La violenza etnica e il caso di Prijedor
Per quanto riguarda lo sviluppo della violenza etnica l’ultimo capitolo è esplicativo. Partendo dai numeri, forniti da tre fonti principali, viene esposta la questione della violenza di massa e sono poste alcune domande riguardo gli autori dei crimini, su chi e come le organizza e su quale è il sistema gerarchico dietro a tali atti. Tra le categorie di violenze di massa sono analizzate le violenze fisiche, quelle indirette e psicologiche, le violenze “occasionali”, le crudeltà “inutili” e gli stupri.
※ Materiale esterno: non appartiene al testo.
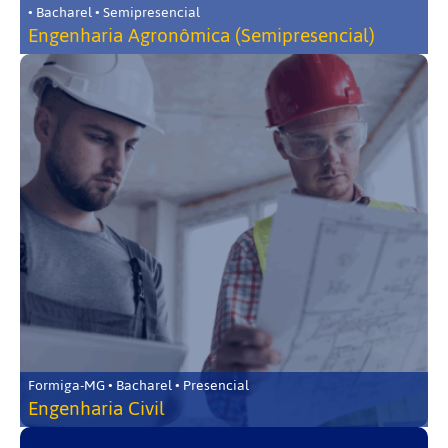
• Bacharel • Semipresencial
Engenharia Agronômica (Semipresencial)
Formiga-MG • Bacharel • Presencial
Engenharia Civil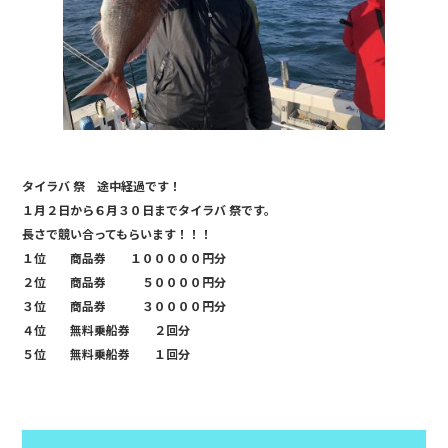
タイラバ 祭 途中経過です！
１月２日から６月３０日までタイラバ 祭です。
長さで競い合ってもらいます！！！
１位 商品券 １０００００円分
２位 商品券 ５００００円分
３位 商品券 ３００００円分
４位 無料乗船券 ２回分
５位 無料乗船券 １回分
Un paragrafo è poi dedicato all’ “elitocidio”, ovvero l’eliminazione mirata di personaggi in vista, politici, intellettuali, ma anche medici, dirigenti e giudici. Le vittime sono selezionate per il loro ruolo all’interno della società, perché questo è considerato una potenziale minacce alla stabilità e alla legittimità del nuovo stato “serbo”.
Concentrandosi su Prijedor, Malavolti pone la questione del perché proprio in questa città si arrivi ad una pulizia etnica così violenta e profonda e che ha prodotto la quasi totale scomparsa di una parte della comunità cittadina. Tra le cause individuate, la sua struttura di tipo bi-etnica, caratteristica comune con altre località dove si sono verificati i peggiori massacri. La violenza etnica nel conflitto bosniaco, e in particolare a Prijedor, diventa un elemento essenziale per trasformare quelli che erano vicini di casa in nemici: “demolire la concreta quotidiana esperienza di convivenza”.
Come sottolineato da Michele Nardelli nella prefazione al testo, la “guerra dei dieci anni” è stata troppo spesso catalogata con schemi che non ne coglievano la modernità e la complessità. Sebbene molto si stato scritto sulla dissoluzione della Jugoslavia, il lavoro di Malavolti “ci aiuta a comprendere come la violenza sia un gorgo che ti trascina dove mai potresti immaginare”.